Енё счел этот совет вполне разумным и, взяв с Рихарда честное слово прийти как можно скорее, оставил брата во власти цирюльника, так и не дождавшись объяснений насчет того, почему так глупо вел себя «морской! фрукт», неосторожно высунувший щупальцы из своего надежного укрытия под действием одной лишь щепотки соли.
Спустя полчаса оба брата уже встретились в залах дома Планкенхорст. Енё поспешил было представить Рихарда хозяйке дома и ее дочери, но они с улыбкой ответили, что уже имели удовольствие встретиться с ним раньше. Баронесса прибавила, что очень рада видеть господина капитана у себя.
Капитан сказал хозяйке дома несколько комплиментов и уступил место вновь прибывшему гостю.
– Хочешь, я познакомлю тебя кое с кем из гостей? – спросил Енё.
– Ради бога, не опекай меня. Думается, я не хуже тебя знаю здешнюю публику. Вон тот свирепого вида высокий военный, что громко разглагольствует о том, будто командовал бригадой, не кто иной, как высокопоставленный интендант: всю свою жизнь он только тем и занимался, что отпускал хлеб солдатам да сено лошадям. Как стреляют пушки, он слыхал лишь в день тезоименитства императора. Этот юный вельможа в очках, который так милостиво улыбается окружающим, – секретарь полицей-директора, влиятельнейший человек. А вот и достопочтенный банкир, способный поддерживать разговор на любую тему.
Енё кисло улыбался, слушая брата. Ему казалось, что Рихард был нелестного мнения о собравшемся здесь обществе.
– Вся эта компания не стоит одной служанки, с которой я сейчас столкнулся на лестнице. Эх, до чего хороша красотка! Интересно, у кого она служит? Только ради нее я готов посещать эти вечера. Когда она пробегала мимо, я успел потрепать ее по щечке. А она с такой силой хлопнула меня по руке, что рука до сих пор горит. Енё почти не расслышал последних слов Рихарда: в их сторону направлялся какой-то важный господин, которого полагалось еще издали приветствовать почтительной улыбкой.

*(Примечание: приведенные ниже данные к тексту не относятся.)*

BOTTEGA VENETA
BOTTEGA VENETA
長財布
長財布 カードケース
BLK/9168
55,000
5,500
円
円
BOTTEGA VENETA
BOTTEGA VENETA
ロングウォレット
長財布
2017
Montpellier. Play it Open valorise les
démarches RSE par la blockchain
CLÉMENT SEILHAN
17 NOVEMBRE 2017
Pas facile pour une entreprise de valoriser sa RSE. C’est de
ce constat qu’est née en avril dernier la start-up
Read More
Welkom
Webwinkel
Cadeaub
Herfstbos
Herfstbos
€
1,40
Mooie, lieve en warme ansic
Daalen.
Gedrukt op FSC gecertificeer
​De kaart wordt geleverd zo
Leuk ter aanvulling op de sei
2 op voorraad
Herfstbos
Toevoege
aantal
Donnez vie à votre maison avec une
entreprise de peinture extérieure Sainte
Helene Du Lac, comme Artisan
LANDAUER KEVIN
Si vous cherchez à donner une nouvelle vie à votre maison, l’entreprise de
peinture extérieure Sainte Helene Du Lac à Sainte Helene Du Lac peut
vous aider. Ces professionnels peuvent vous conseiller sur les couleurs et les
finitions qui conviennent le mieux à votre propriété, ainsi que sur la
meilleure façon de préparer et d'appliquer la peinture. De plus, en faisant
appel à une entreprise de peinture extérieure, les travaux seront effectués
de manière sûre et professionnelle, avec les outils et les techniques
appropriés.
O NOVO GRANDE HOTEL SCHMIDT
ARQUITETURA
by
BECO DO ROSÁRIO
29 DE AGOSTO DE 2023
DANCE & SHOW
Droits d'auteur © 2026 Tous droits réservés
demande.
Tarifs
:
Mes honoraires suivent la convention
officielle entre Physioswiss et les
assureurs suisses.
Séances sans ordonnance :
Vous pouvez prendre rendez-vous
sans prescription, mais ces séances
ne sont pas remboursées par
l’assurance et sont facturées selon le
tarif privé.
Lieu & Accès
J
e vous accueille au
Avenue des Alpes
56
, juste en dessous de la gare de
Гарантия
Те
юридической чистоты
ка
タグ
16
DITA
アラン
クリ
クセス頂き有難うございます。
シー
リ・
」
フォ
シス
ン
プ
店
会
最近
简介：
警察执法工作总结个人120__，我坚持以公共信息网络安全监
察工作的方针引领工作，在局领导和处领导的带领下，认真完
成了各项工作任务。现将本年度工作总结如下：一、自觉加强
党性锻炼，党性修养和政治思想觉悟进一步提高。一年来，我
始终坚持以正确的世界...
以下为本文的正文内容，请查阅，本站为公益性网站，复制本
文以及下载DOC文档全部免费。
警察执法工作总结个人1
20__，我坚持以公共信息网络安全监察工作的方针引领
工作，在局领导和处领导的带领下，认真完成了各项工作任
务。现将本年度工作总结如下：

То был вельможа, полный и рослый, с угловатой фигурой и плоским, невыразительным лицом, с поднятыми вверх бровями, горбоносый, с отвисшей нижней челюстью, с пышными стреловидными усами над верхней губой и маленькой остроконечной испанской бородкой под нижней.

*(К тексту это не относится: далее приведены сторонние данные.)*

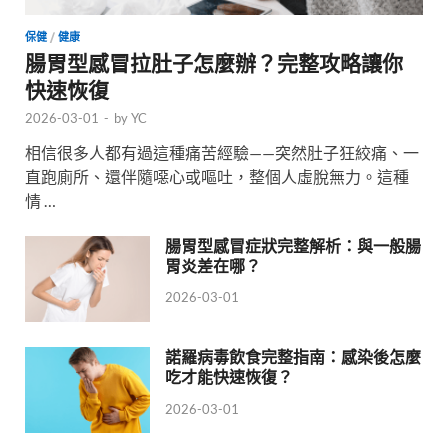
保健
/
健康
腸胃型感冒拉肚子怎麼辦？完整攻略讓你
快速恢復
2026-03-01
-
by
YC
相信很多人都有過這種痛苦經驗——突然肚子狂絞痛、一
直跑廁所、還伴隨噁心或嘔吐，整個人虛脫無力。這種
情 …
腸胃型感冒症狀完整解析：與一般腸
胃炎差在哪？
2026-03-01
諾羅病毒飲食完整指南：感染後怎麼
吃才能快速恢復？
2026-03-01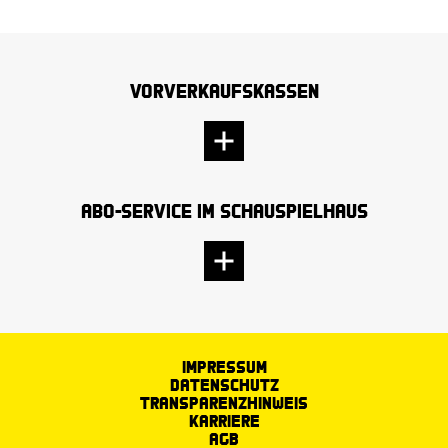
Vorverkaufskassen
Abo-Service im Schauspielhaus
Impressum
Datenschutz
Transparenzhinweis
Karriere
AGB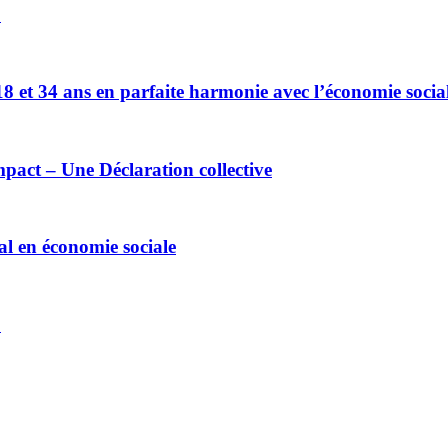
!
18 et 34 ans en parfaite harmonie avec l’économie socia
mpact – Une Déclaration collective
l en économie sociale
!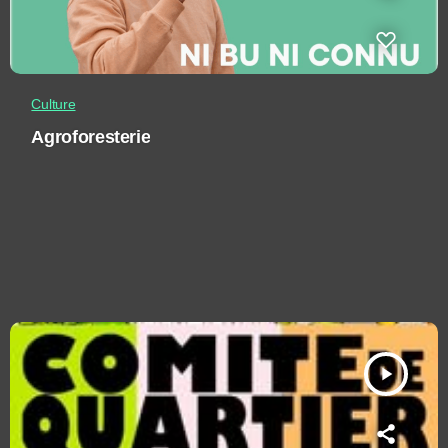
Culture
Agroforesterie
play_arrow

Рихард силился вспомнить, кто этот человек.
«Должно быть, этот вельможа, которого Енё еще издали встречает любезной улыбкой, – испанский посол».
Но его догадка на сей раз не подтвердилась.

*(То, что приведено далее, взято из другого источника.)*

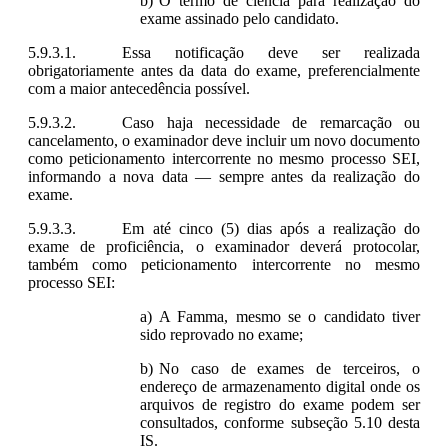
O termo de ciência para realização do
exame assinado pelo candidato.
Essa notificação deve ser realizada
obrigatoriamente antes da data do exame, preferencialmente
com a maior antecedência possível.
Caso haja necessidade de remarcação ou
cancelamento, o examinador deve incluir um novo documento
como peticionamento intercorrente no mesmo processo SEI,
informando a nova data — sempre antes da realização do
exame.
Em até cinco (5) dias após a realização do
exame de proficiência, o examinador deverá protocolar,
também como peticionamento intercorrente no mesmo
processo SEI:
A Famma, mesmo se o candidato tiver
sido reprovado no exame;
No caso de exames de terceiros, o
endereço de armazenamento digital onde os
arquivos de registro do exame podem ser
consultados, conforme subseção 5.10 desta
IS.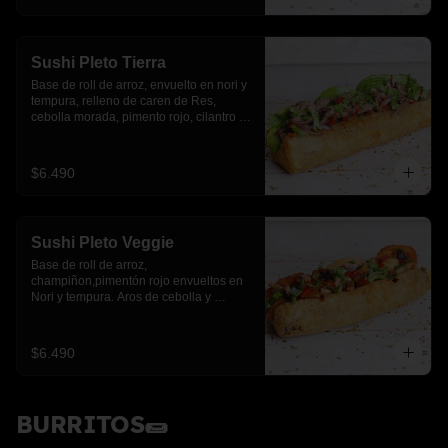
Sushi Pleto Tierra
Base de roll de arroz, envuelto en nori y 
tempura, relleno de caren de Res, 
cebolla morada, pimento rojo, cilantro y 
palta
$6.490
Sushi Pleto Veggie
Base de roll de arroz, 
champiñon,pimentón rojo envueltos en 
Nori y tempura. Aros de cebolla y 
cebollín.
$6.490
BURRITOS🌯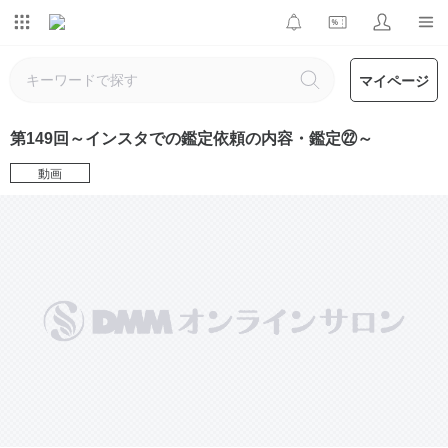
マイページ
第149回～インスタでの鑑定依頼の内容・鑑定㉒～
動画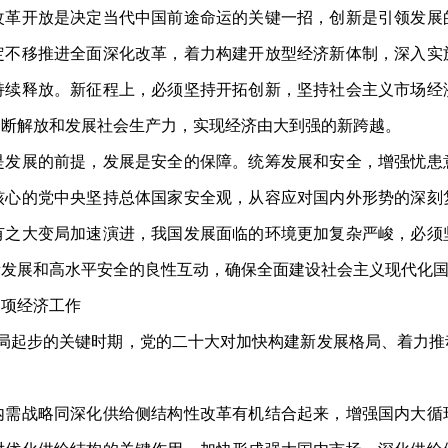
开放是决定当代中国前途命运的关键一招，创新是引领发展
定不移推进全面深化改革，着力构建开放型经济新体制，深入实
持续释放。新征程上，必须坚持开拓创新，坚持社会主义市场经
不断解放和发展社会生产力，实现经济由大到强的新跨越。
展的前提，发展是安全的保障。统筹发展和安全，增强忧患
核心的党中央坚持总体国家安全观，从容应对国内外形势的深刻
有之大变局加速演进，我国发展面临的环境更加复杂严峻，必须
量发展和高水平安全的良性互动，确保全面建设社会主义现代化
项经济工作
起步的关键时期，党的二十大对加快构建新发展格局、着力推
战略同深化供给侧结构性改革有机结合起来，增强国内大循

Вельможа с квадратным лицом, небрежно кивнул головой в знак приветствия улыбавшемуся Енё, подошел прямо к Рихарду, взял обе его руки в свои, дружески потряс их и на чистейшем венгерском языке заговорил с ним, как со старинным и близким другом:
– Сервус,[24] Рихард, сервус.
Рихард холодно ответил на приветствие.
– Сервус.
У пожилого господина шевельнулись усы, как бы давая понять, что столь холодный ответ пришелся ему не по вкусу; между тем Енё, услышав, каким тоном Рихард разговаривает с важным сановником, в замешательстве прикусил нижнюю губу.
Что касается Рихарда, то он решил, что человек, обратившийся к нему на «ты», – кто-либо из тех, что пили с ним на брудершафт на одном из придворных балов; теперь этому чудаку вздумалось напомнить ему о том, что он, Рихард, давно уже предал забвению. Таких приятелей у каждого немало!